From the line that contains "zdecydowanie różne —" to the final line of the entries, return every line exactly and leave out all others.

^^^^^^^^

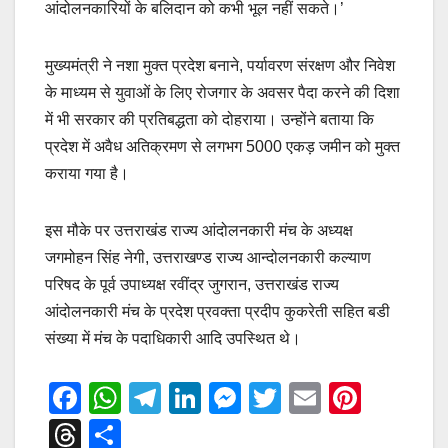
आंदोलनकारियों के बलिदान को कभी भूल नहीं सकते।’
मुख्यमंत्री ने नशा मुक्त प्रदेश बनाने, पर्यावरण संरक्षण और निवेश
के माध्यम से युवाओं के लिए रोजगार के अवसर पैदा करने की दिशा
में भी सरकार की प्रतिबद्धता को दोहराया। उन्होंने बताया कि
प्रदेश में अवैध अतिक्रमण से लगभग 5000 एकड़ जमीन को मुक्त
कराया गया है।
इस मौके पर उत्तराखंड राज्य आंदोलनकारी मंच के अध्यक्ष
जगमोहन सिंह नेगी, उत्तराखण्ड राज्य आन्दोलनकारी कल्याण
परिषद के पूर्व उपाध्यक्ष रवींद्र जुगरान, उत्तराखंड राज्य
आंदोलनकारी मंच के प्रदेश प्रवक्ता प्रदीप कुकरेती सहित बडी
संख्या में मंच के पदाधिकारी आदि उपस्थित थे।
F
W
T
Li
M
T
E
Pi
a
h
el
n
e
wi
m
nt
T
S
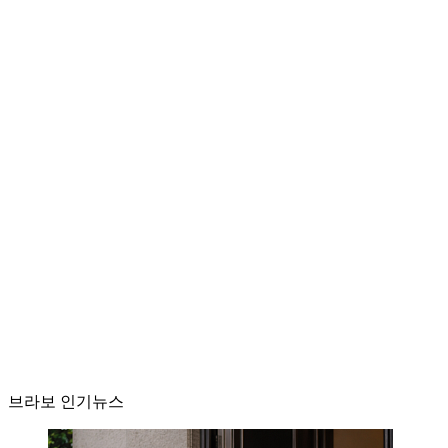
브라보 인기뉴스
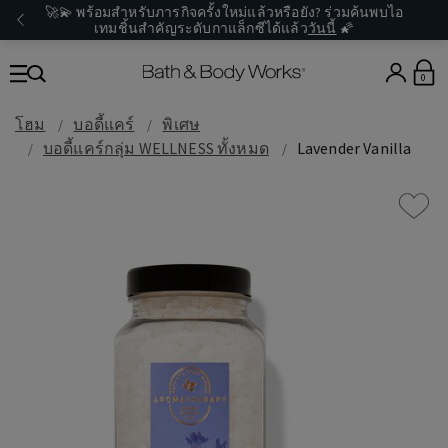
🚀💫 พร้อมสำหรับภารกิจครั้งใหม่แล้วหรือยัง? ร่วมค้นพบไอ
เทมชิ้นสำคัญระดับกาแล็กซีได้แล้ว
วันนี้
🌠
0
โฮม
บอดี้แคร์
พิเศษ
บอดี้แคร์กลุ่ม WELLNESS ทั้งหมด
Lavender Vanilla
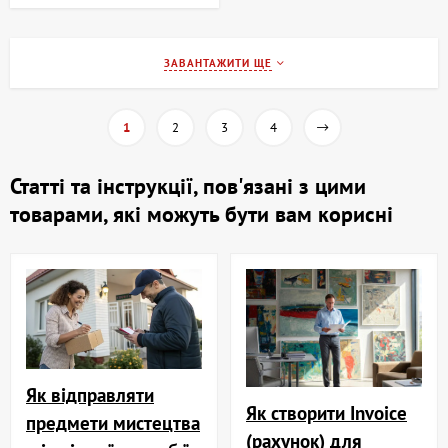
ЗАВАНТАЖИТИ ЩЕ
1
2
3
4
Статті та інструкції, пов'язані з цими
товарами, які можуть бути вам корисні
Як відправляти
Як створити Invoice
предмети мистецтва
(рахунок) для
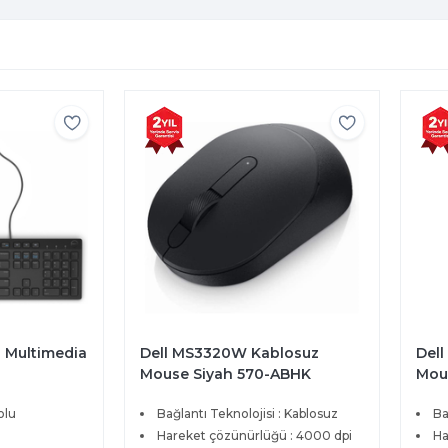
u Multimedia
Dell MS3320W Kablosuz
Del
Mouse Siyah 570-ABHK
Mou
olu
Bağlantı Teknolojisi : Kablosuz
Ba
Hareket çözünürlüğü : 4000 dpi
Ha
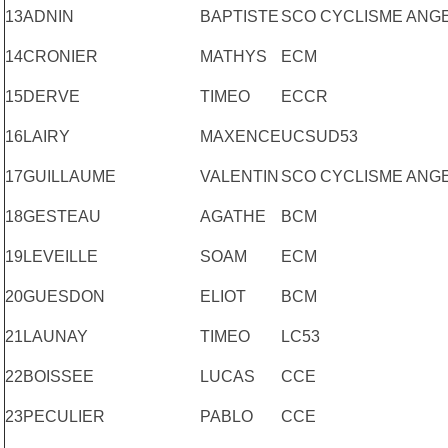
13
ADNIN
BAPTISTE
SCO CYCLISME ANG
14
CRONIER
MATHYS
ECM
15
DERVE
TIMEO
ECCR
16
LAIRY
MAXENCE
UCSUD53
17
GUILLAUME
VALENTIN
SCO CYCLISME ANG
18
GESTEAU
AGATHE
BCM
19
LEVEILLE
SOAM
ECM
20
GUESDON
ELIOT
BCM
21
LAUNAY
TIMEO
LC53
22
BOISSEE
LUCAS
CCE
23
PECULIER
PABLO
CCE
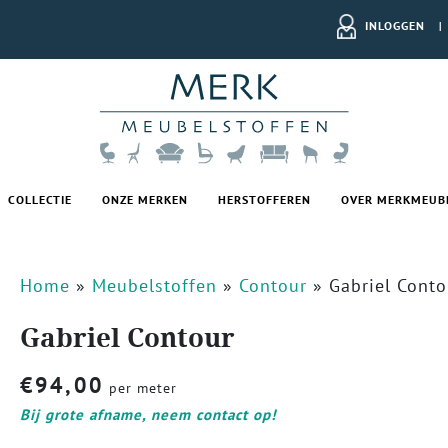
INLOGGEN
|
COLLECTIE
ONZE MERKEN
HERSTOFFEREN
OVER MERKMEUB
Home
»
Meubelstoffen
»
Contour
»
Gabriel Conto
Gabriel Contour
€
94,00
per meter
Bij grote afname, neem contact op!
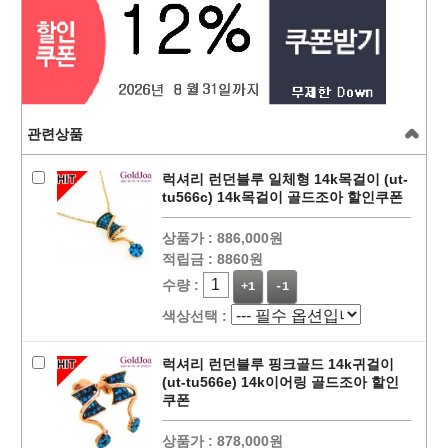
관련상품
럭셔리 런던블루 일체형 14k목걸이 (ut-
tu566c) 14k목걸이 골드조아 할인쿠폰
상품가 :
886,000원
적립금 :
8860원
수량 :
+1
-1
색상선택 :
럭셔리 런던블루 핑크골드 14k귀걸이
(ut-tu566e) 14k이어링 골드조아 할인
쿠폰
상품가 :
878,000원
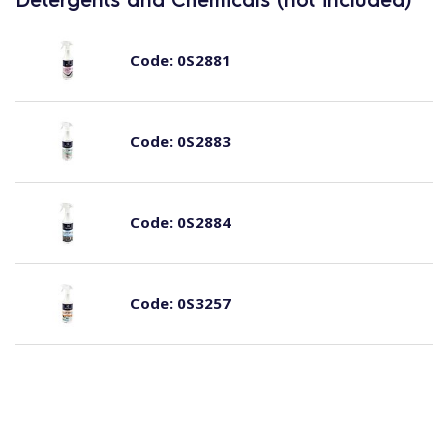
Code:
0S2881
Code:
0S2883
Code:
0S2884
Code:
0S3257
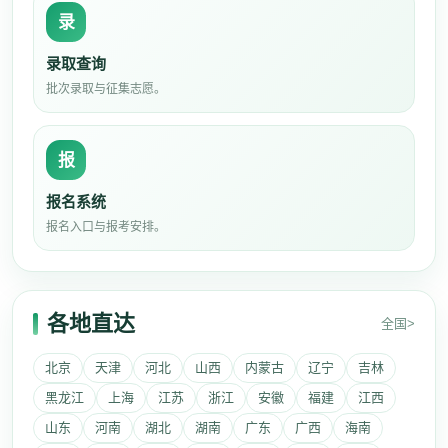
录
录取查询
批次录取与征集志愿。
报
报名系统
报名入口与报考安排。
各地直达
全国>
北京
天津
河北
山西
内蒙古
辽宁
吉林
黑龙江
上海
江苏
浙江
安徽
福建
江西
山东
河南
湖北
湖南
广东
广西
海南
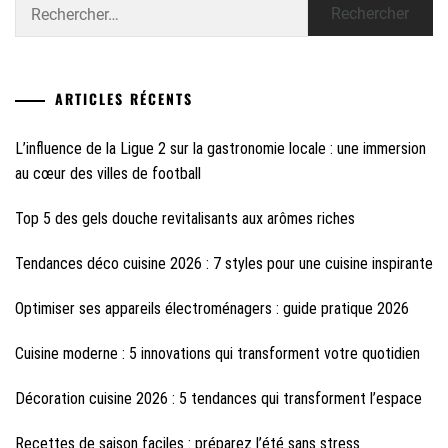
Rechercher :
ARTICLES RÉCENTS
L’influence de la Ligue 2 sur la gastronomie locale : une immersion
au cœur des villes de football
Top 5 des gels douche revitalisants aux arômes riches
Tendances déco cuisine 2026 : 7 styles pour une cuisine inspirante
Optimiser ses appareils électroménagers : guide pratique 2026
Cuisine moderne : 5 innovations qui transforment votre quotidien
Décoration cuisine 2026 : 5 tendances qui transforment l’espace
Recettes de saison faciles : préparez l’été sans stress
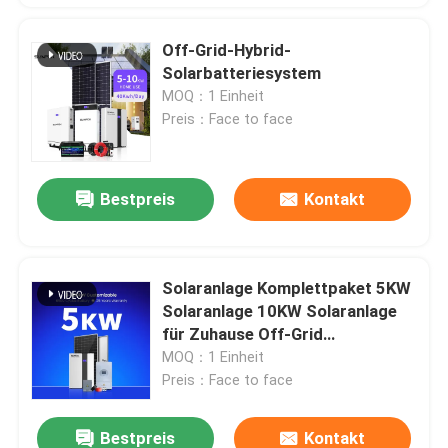
Off-Grid-Hybrid-
Solarbatteriesystem
MOQ：1 Einheit
Preis：Face to face
Bestpreis
Kontakt
Solaranlage Komplettpaket 5KW
Solaranlage 10KW Solaranlage
für Zuhause Off-Grid
Komplettset
MOQ：1 Einheit
Preis：Face to face
Bestpreis
Kontakt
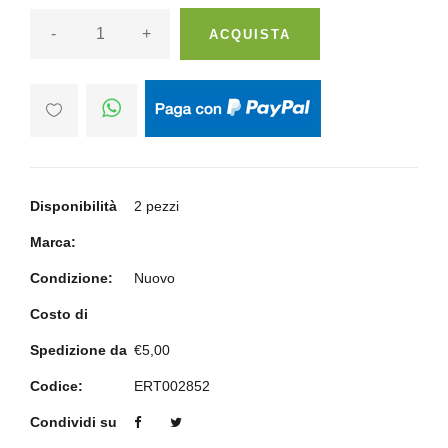
-
+
ACQUISTA
Disponibilità
2 pezzi
Marca:
Condizione:
Nuovo
Costo di
Spedizione da
€5,00
Codice:
ERT002852
Condividi su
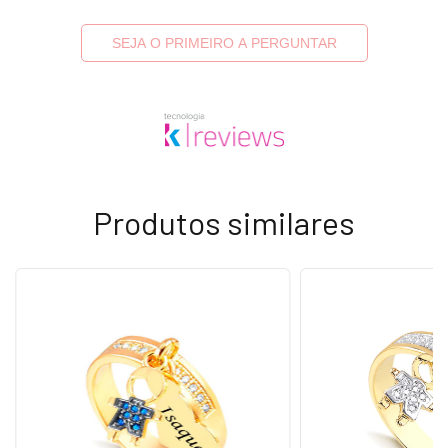
SEJA O PRIMEIRO A PERGUNTAR
Produtos similares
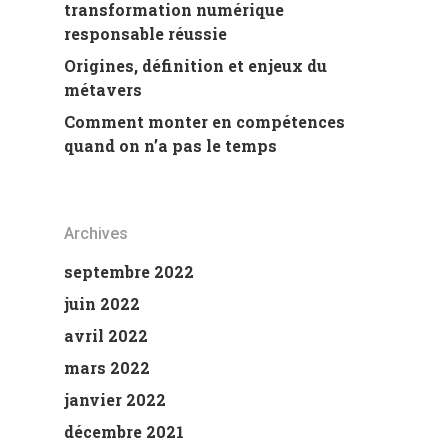
transformation numérique
responsable réussie
Origines, définition et enjeux du
métavers
Comment monter en compétences
quand on n’a pas le temps
Archives
septembre 2022
juin 2022
avril 2022
mars 2022
janvier 2022
décembre 2021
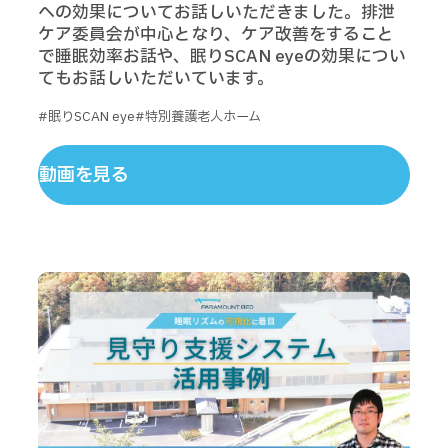
への効果についてお話しいただきました。排泄
ケア委員会が中心となり、ケア改善をすること
で睡眠効率お話や、眠りSCAN eyeの効果につい
てもお話しいただいています。
#眠りSCAN eye
#特別養護老人ホーム
動画を見る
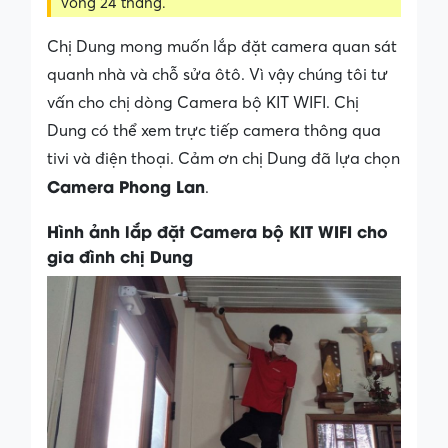
vòng 24 tháng.
Chị Dung mong muốn lắp đặt camera quan sát
quanh nhà và chỗ sửa ôtô. Vì vậy chúng tôi tư
vấn cho chị dòng Camera bộ KIT WIFI. Chị
Dung có thể xem trực tiếp camera thông qua
tivi và điện thoại. Cảm ơn chị Dung đã lựa chọn
Camera Phong Lan
.
Hình ảnh lắp đặt Camera bộ KIT WIFI cho
gia đình chị Dung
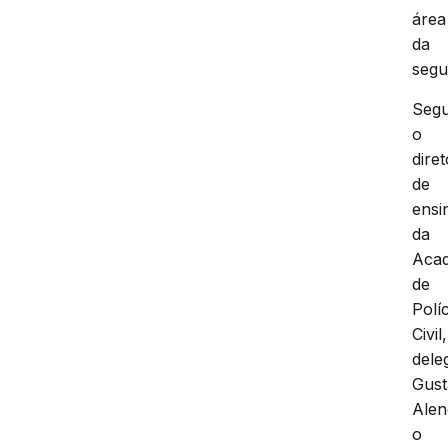
área
da
segu
Seg
o
diret
de
ensi
da
Aca
de
Políc
Civil,
dele
Gus
Alen
o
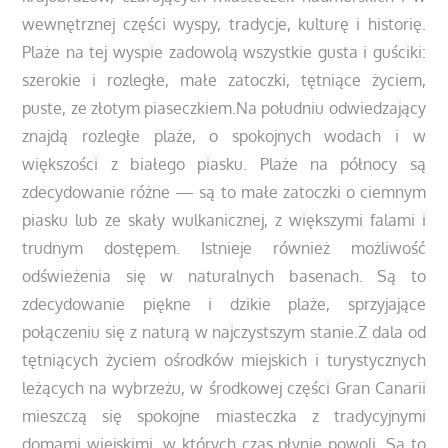
wewnętrznej części wyspy, tradycje, kulturę i historię.
Plaże na tej wyspie zadowolą wszystkie gusta i guściki:
szerokie i rozległe, małe zatoczki, tętniące życiem,
puste, ze złotym piaseczkiem.Na południu odwiedzający
znajdą rozległe plaże, o spokojnych wodach i w
większości z białego piasku. Plaże na północy są
zdecydowanie różne — są to małe zatoczki o ciemnym
piasku lub ze skały wulkanicznej, z większymi falami i
trudnym dostępem. Istnieje również możliwość
odświeżenia się w naturalnych basenach. Są to
zdecydowanie piękne i dzikie plaże, sprzyjające
połączeniu się z naturą w najczystszym stanie.Z dala od
tętniących życiem ośrodków miejskich i turystycznych
leżących na wybrzeżu, w środkowej części Gran Canarii
mieszczą się spokojne miasteczka z tradycyjnymi
domami wiejskimi, w których czas płynie powoli. Są to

^^^^^^^^

* RESULT FOR THIS TASK *
zdecydowanie różne — są to małe zatoczki o ciemnym
piasku lub ze skały wulkanicznej, z większymi falami i
trudnym dostępem. Istnieje również możliwość
odświeżenia się w naturalnych basenach. Są to
zdecydowanie piękne i dzikie plaże, sprzyjające
połączeniu się z naturą w najczystszym stanie.Z dala od
tętniących życiem ośrodków miejskich i turystycznych
leżących na wybrzeżu, w środkowej części Gran Canarii
mieszczą się spokojne miasteczka z tradycyjnymi
domami wiejskimi, w których czas płynie powoli. Są to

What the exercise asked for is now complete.